Straight out of Brooklyn herself, Levitt had a clear affinity for the social space of the street. She captures mothers and grandmothers catching up on front stoops, and the lives of children playing out in the open when apartments were too small, too hot or too socially constricting. Her New York of the ’30s and ’40s is a land of free-range waifs where fire hydrants, vacant lots and castaway junk found on the street are the stuff of playful exploration.
Many of the kids are what might be termed ragamuffins today, with torn clothes and dirty, worn-out shoes. They are far from the chubby-cheeked, tow-headed moppets of Dick and Jane books or advertising images.

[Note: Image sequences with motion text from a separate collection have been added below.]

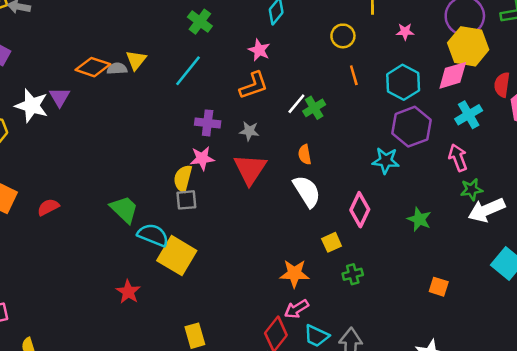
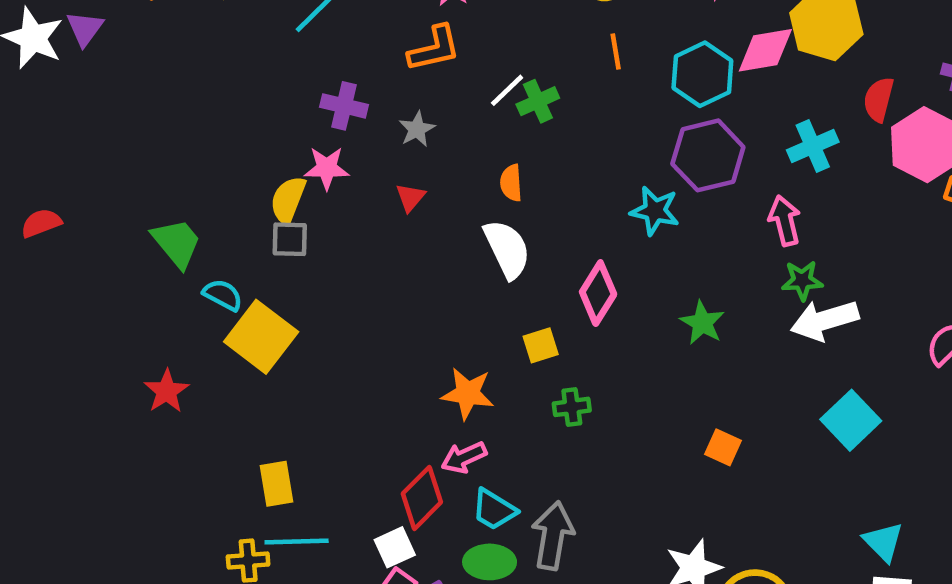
pink diamond: (453, 75) -> (765, 50), moved
gray star: (249, 131) -> (417, 129), turned 30
red triangle: (250, 169) -> (410, 197), size x0.5
cyan semicircle: (153, 235) -> (223, 295), size x0.7

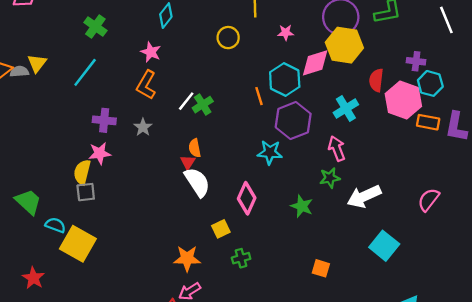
orange L-shape: (434, 49) -> (146, 85), turned 140
orange line: (616, 51) -> (259, 96), moved
red triangle: (410, 197) -> (188, 162), moved
green star: (802, 280) -> (330, 178), moved

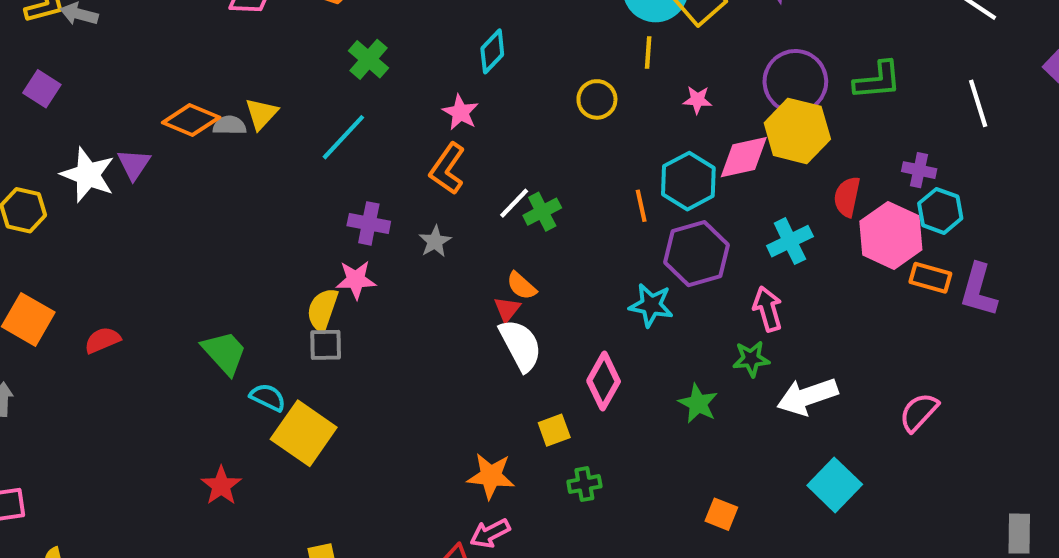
orange semicircle: (195, 148) -> (521, 286), turned -42

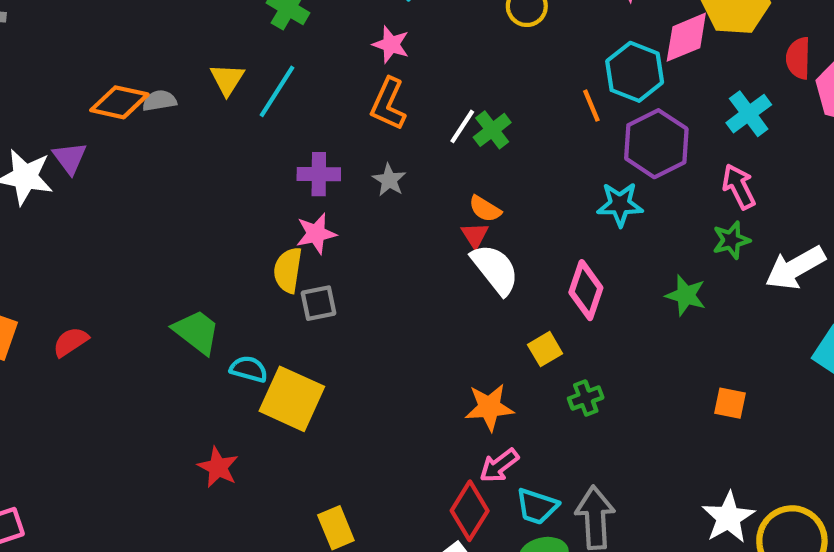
yellow triangle: (261, 114) -> (227, 79), moved
gray square: (326, 345) -> (319, 303), moved

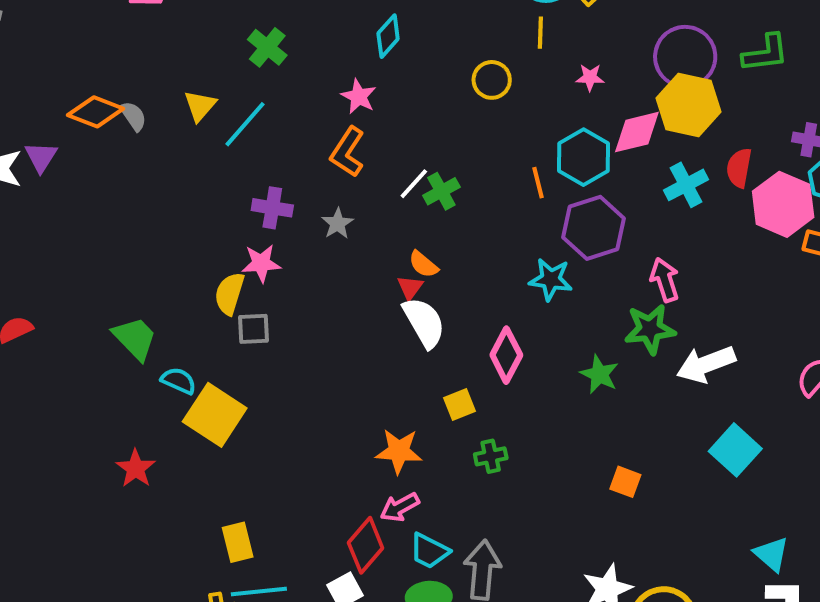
gray semicircle: (159, 101) -> (133, 116), turned 56
cyan cross: (749, 114) -> (686, 185), moved
green star: (731, 240) -> (650, 329), size x1.4

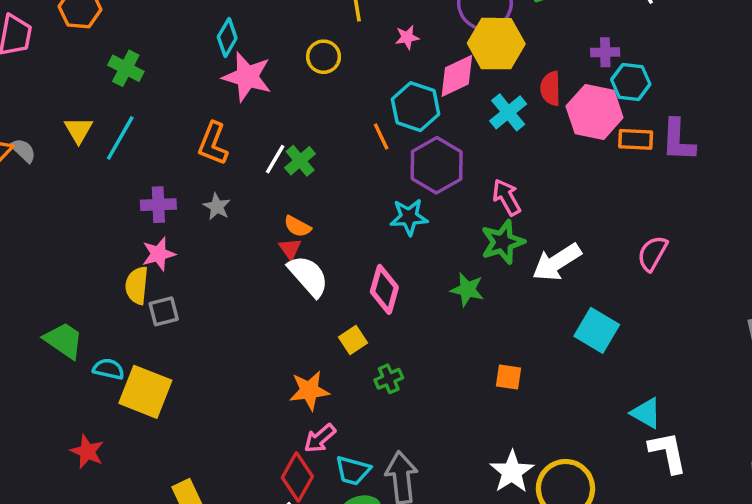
pink star: (359, 97) -> (247, 77), moved, size x1.6

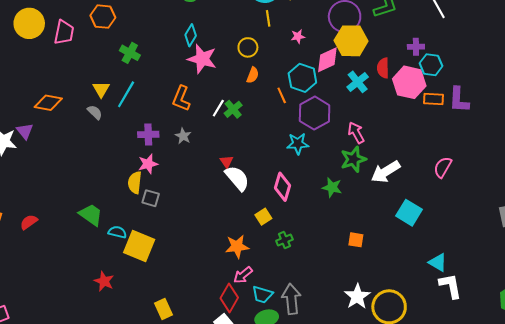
gray semicircle: (23, 150) -> (95, 112), moved
orange semicircle: (297, 226) -> (253, 75), moved, turned -98
gray square: (164, 311) -> (151, 198), turned 30

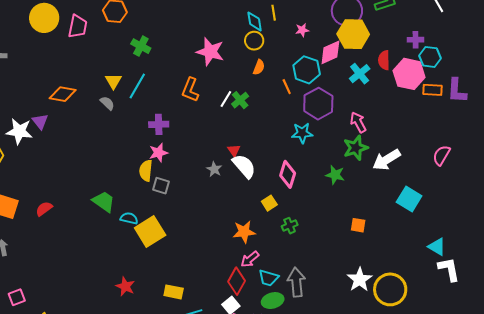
cyan diamond: (191, 35) -> (255, 21), moved, turned -40
gray star: (183, 136) -> (214, 169), moved
yellow square: (139, 246) -> (150, 232), turned 36
red star: (104, 281) -> (125, 286), moved
yellow rectangle: (163, 309) -> (174, 292), turned -54

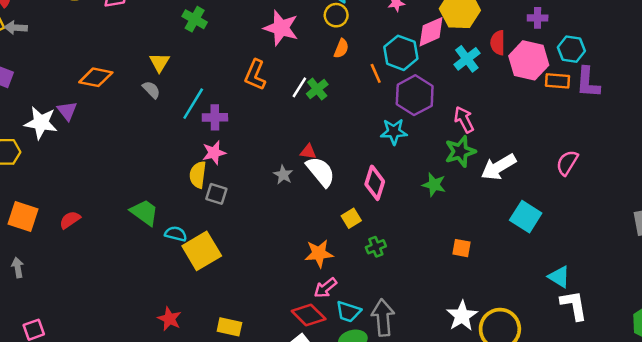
cyan hexagon: (430, 57) -> (571, 49), moved
cyan line: (137, 86) -> (193, 104), moved
red triangle: (234, 150) -> (308, 152), turned -48
red diamond: (237, 281) -> (309, 315), turned -76

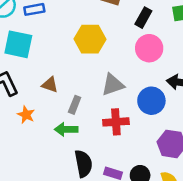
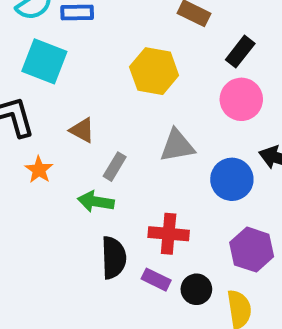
red cross: (116, 122) -> (169, 234), moved

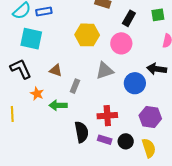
pink circle: (241, 99) -> (121, 43), moved
green arrow: (96, 202) -> (58, 105), moved

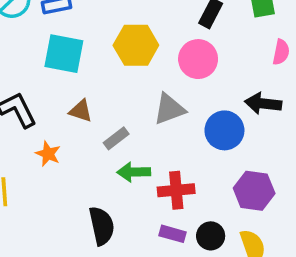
cyan square: (31, 39) -> (64, 54), moved
gray rectangle: (75, 86) -> (116, 138), turned 32
green arrow: (58, 105) -> (134, 172), moved
black semicircle: (82, 132) -> (102, 226), moved

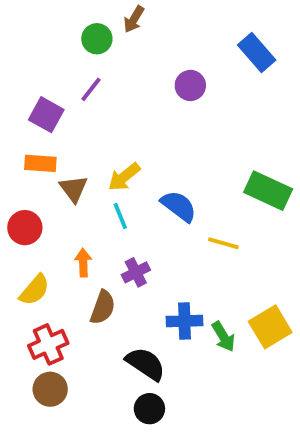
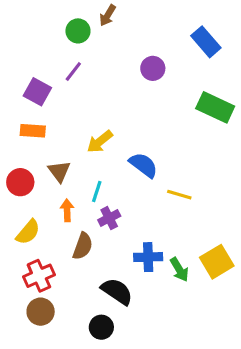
brown triangle: (74, 189) -> (59, 171), moved
green rectangle: (268, 191) -> (215, 107), moved
cyan line: (120, 216) -> (97, 192), moved, turned 40
black circle: (149, 409) -> (101, 327), moved

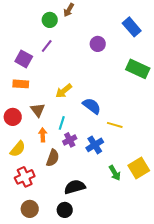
blue cross: (148, 257) -> (95, 145), moved, turned -30
black semicircle: (117, 291) -> (75, 187), turned -50
brown circle: (41, 312) -> (30, 209), moved

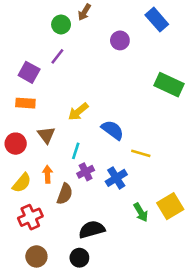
blue rectangle: (132, 27) -> (157, 20), moved
purple circle: (98, 44) -> (120, 40), moved
orange arrow: (43, 135) -> (48, 174), moved

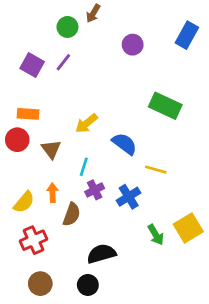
blue rectangle: (157, 20) -> (187, 35), moved, turned 70
purple square: (29, 72) -> (32, 65), moved
green rectangle: (169, 85) -> (165, 106), moved
red circle: (16, 144) -> (17, 140), moved

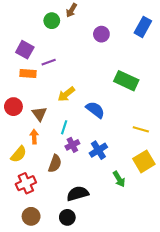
purple line: (63, 62) -> (49, 62), moved, turned 32
orange rectangle: (28, 114) -> (28, 73), moved
yellow line: (156, 170) -> (141, 129), moved
orange arrow: (53, 193) -> (34, 137), moved
yellow square: (188, 228) -> (144, 161), moved

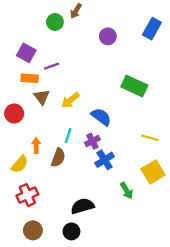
brown triangle: (39, 114) -> (42, 97), moved
purple cross: (72, 145) -> (92, 141), moved
brown semicircle: (55, 164) -> (58, 158), moved

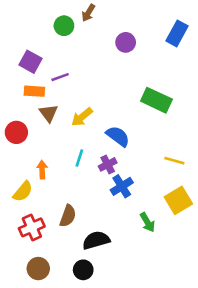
brown semicircle: (58, 158) -> (68, 216), moved

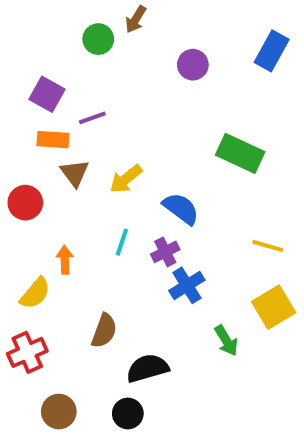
red cross: (32, 227) -> (27, 352), moved

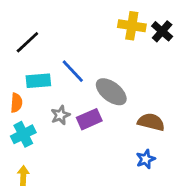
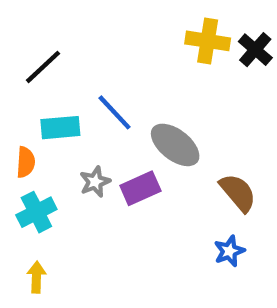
brown semicircle: (151, 122) -> (238, 193), turned 36

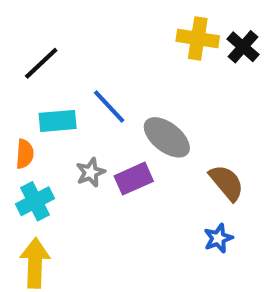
yellow arrow: (36, 277) -> (35, 263), size x1.6

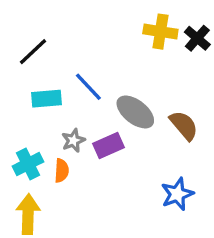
orange semicircle: (25, 154) -> (62, 171), moved
brown semicircle: (227, 183) -> (184, 125), moved
blue star: (218, 238) -> (177, 194), size x1.4

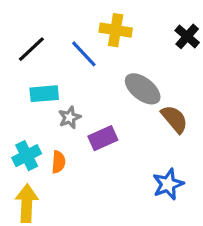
yellow cross: (160, 32) -> (116, 30), moved
blue line: (88, 87) -> (84, 54), moved
gray ellipse: (135, 112) -> (143, 89), moved
gray star: (73, 140) -> (70, 117), moved

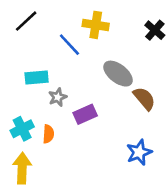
black line: (31, 49) -> (26, 21), moved

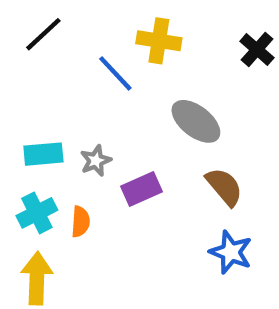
cyan rectangle: (37, 77) -> (43, 154), moved
brown semicircle: (144, 99) -> (224, 187), moved
blue star: (139, 152) -> (231, 252), turned -30

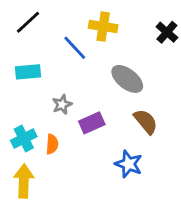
cyan rectangle: (43, 154) -> (28, 72), moved
blue star: (231, 252) -> (129, 164), moved

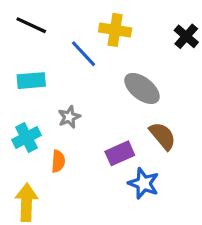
black line: (28, 22) -> (31, 25), turned 68
purple rectangle: (92, 123) -> (120, 153), moved
cyan cross: (24, 139) -> (27, 138), moved

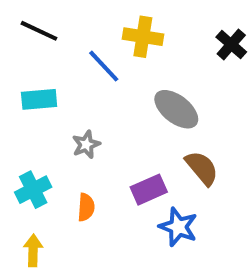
cyan cross: (27, 138) -> (33, 190), moved
orange semicircle: (58, 161) -> (86, 207), moved
yellow arrow: (27, 202) -> (33, 250), size x0.7

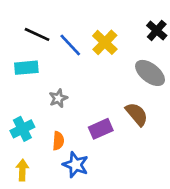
black line: (39, 31) -> (37, 34), moved
yellow cross: (143, 37) -> (105, 42), moved, turned 35
gray ellipse: (176, 109) -> (150, 73), moved
blue star: (178, 227) -> (76, 165), moved

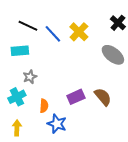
gray star: (58, 98) -> (30, 77), moved
brown semicircle: (137, 114) -> (103, 97), moved

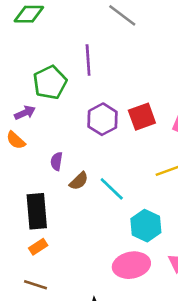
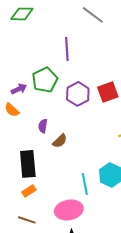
green pentagon: (50, 82) -> (45, 80), moved
cyan line: (112, 189) -> (85, 184), moved, turned 35
pink ellipse: (131, 265) -> (69, 210), moved

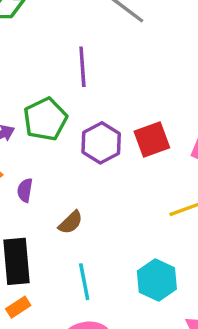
purple semicircle: (43, 126) -> (25, 190), moved
cyan line: (85, 184) -> (84, 282), moved

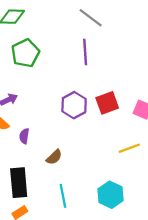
purple line: (82, 67) -> (85, 52), moved
green pentagon: (45, 119) -> (25, 53), moved

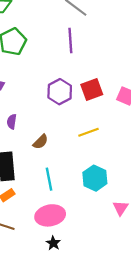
yellow line: (129, 148) -> (88, 132), moved

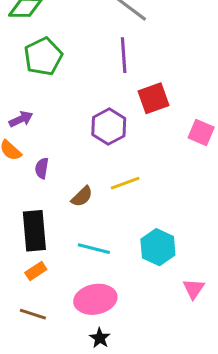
red square: (92, 90) -> (153, 98), moved
yellow line: (88, 132) -> (125, 183), moved
cyan line: (49, 179) -> (94, 249), turned -65

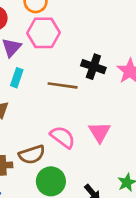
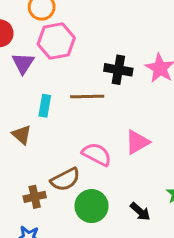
cyan rectangle: (17, 78) -> (45, 106), moved
pink triangle: (100, 132) -> (137, 142), turned 40

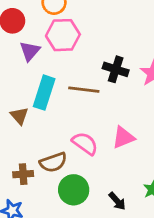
cyan rectangle: (45, 106) -> (44, 93), size x1.6

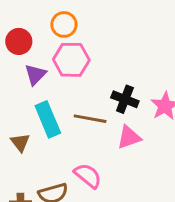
cyan rectangle: (44, 93) -> (48, 119), turned -44
pink triangle: (123, 138) -> (129, 137), moved

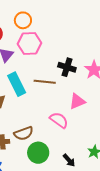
pink triangle: (129, 137) -> (77, 101), moved
pink semicircle: (88, 176) -> (59, 120), moved

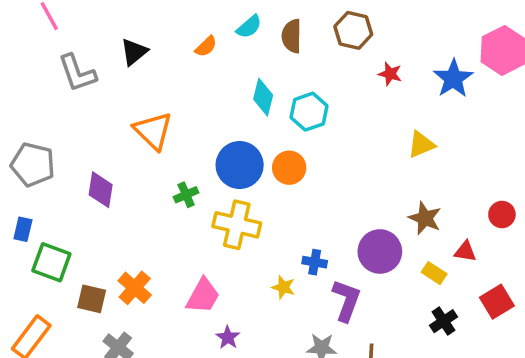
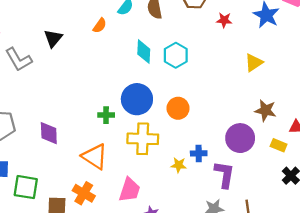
orange triangle: (153, 131) -> (95, 156), moved
orange circle: (289, 168) -> (178, 108), moved
green cross: (186, 195) -> (106, 115), moved, turned 35
yellow star: (283, 287) -> (179, 165), moved

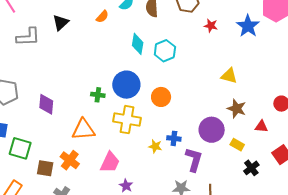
gray L-shape: (19, 59) -> (28, 37), turned -70
yellow triangle: (254, 63) -> (229, 76), moved, turned 42
yellow rectangle: (279, 145) -> (237, 145), moved
orange triangle: (95, 156) -> (83, 130), turned -45

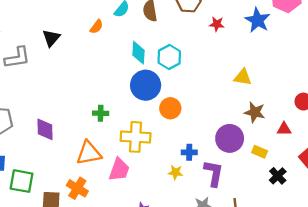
blue circle: (126, 85) -> (146, 85), moved
yellow star: (155, 146) -> (176, 172), moved
pink trapezoid: (110, 162) -> (119, 170), moved

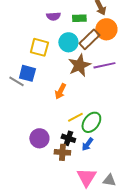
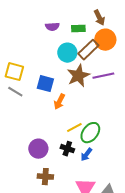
yellow square: (39, 47) -> (14, 72), moved
blue square: (27, 73) -> (45, 84), moved
brown cross: (62, 152) -> (45, 177), moved

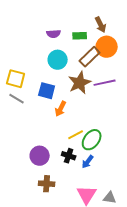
cyan circle: (67, 53) -> (58, 60), moved

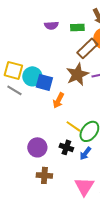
cyan circle: (58, 60) -> (32, 76), moved
yellow line: (76, 135) -> (73, 126), turned 63

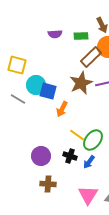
yellow square: (13, 70) -> (17, 65), moved

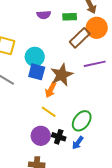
brown star: (81, 83) -> (62, 75), moved
cyan circle: (36, 85) -> (35, 57), moved
yellow line: (77, 135) -> (49, 112), moved
purple circle: (41, 156) -> (41, 136), moved

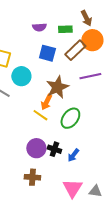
cyan circle: (35, 57) -> (21, 76), moved
blue square: (37, 72) -> (47, 53), moved
yellow line: (49, 112) -> (40, 115), moved
green ellipse: (82, 121) -> (70, 118), moved

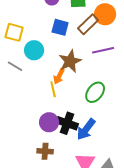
yellow line: (40, 115) -> (53, 89), turned 42
green ellipse: (70, 118) -> (95, 92), moved
black cross: (54, 149) -> (67, 123), size x1.5
blue arrow: (73, 155) -> (86, 129), size x1.6

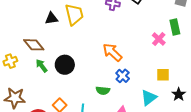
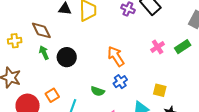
green rectangle: (175, 27) -> (183, 47), turned 56
pink cross: (159, 39) -> (158, 47), moved

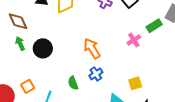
green rectangle: (183, 47) -> (154, 26), moved
yellow square: (160, 90) -> (135, 83), turned -32
green semicircle: (98, 91) -> (73, 83), turned 48

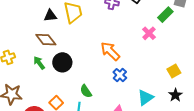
brown diamond: (18, 21) -> (46, 40), moved
green semicircle: (73, 83) -> (86, 91), moved
yellow square: (135, 83) -> (174, 71), moved

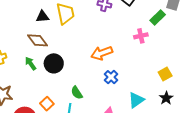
pink cross: (149, 33) -> (141, 36), turned 32
orange arrow: (110, 51) -> (102, 53), turned -65

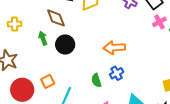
pink cross: (141, 36) -> (159, 22), moved, turned -32
green semicircle: (77, 93) -> (96, 80), moved

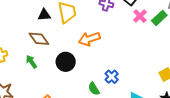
black circle: (65, 44) -> (66, 62), moved
orange arrow: (114, 48) -> (89, 39), moved

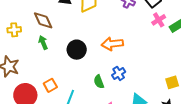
brown diamond: (39, 39) -> (43, 20), moved
orange arrow: (89, 39) -> (112, 44), moved

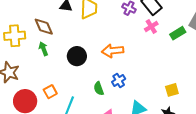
pink cross: (159, 20) -> (151, 27), moved
yellow cross: (14, 30) -> (15, 36), size x1.5

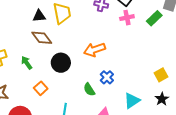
brown diamond: (44, 27) -> (42, 38), moved
pink cross: (151, 27) -> (127, 18), turned 32
orange square: (50, 92) -> (41, 88), moved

These kids are endearingly scrappy and tough in a way you would expect of children whose landscape is bookended by car exhaust and asphalt.
The Levitt images featured in “In the Street” give a terse encapsulation of her style in capturing moments of solitude and chaos. Of the former, there is a tender shot of two African-American boys perched on the curb, one crying and the other comforting his friend, or at least trying to discern the reason for his angst. Their arms are intertwined in a lovely affirmation of the earnestness of small children.
A more chaotic moment is captured in a 1940 image as a pair of boys hold up a large wooden frame and others crouch down to pick up the shards of glass that have fallen from it. A group of other boys are observers of the scene, including one perched on a bicycle and perfectly centered in the wooden mirror frame; an echo of the photographer’s gaze. It’s one of those exciting adventures that can define a child’s day: a discovery to be fussed over and talked about.
Levitt sees the enchanted dimension to childhood, where every day is ripe with possibility and the air hums with potential. One sublime shot that brilliantly illustrates the photographer’s mastery of empty space and perspective shows four little girls walking down a sidewalk, their backs to us. Their attention is arrested by a cluster of soap bubbles that hang on the air like pixie dust. There are few distractions, just the sidewalk, the street and a brick wall in the distance, so that the children and the bubbles seem lost in their own private reverie.
The work featured in “In the Street” is light, buoyant and humanistic. People tend to be seen in the best possible light, as nonchalantly charming, or at the very least intriguing, engaged in the ordinary business of going about their day. Levitt ennobles the poor and the overlooked, finding an ebullient sweetness and sense of discovery at the heart of city life.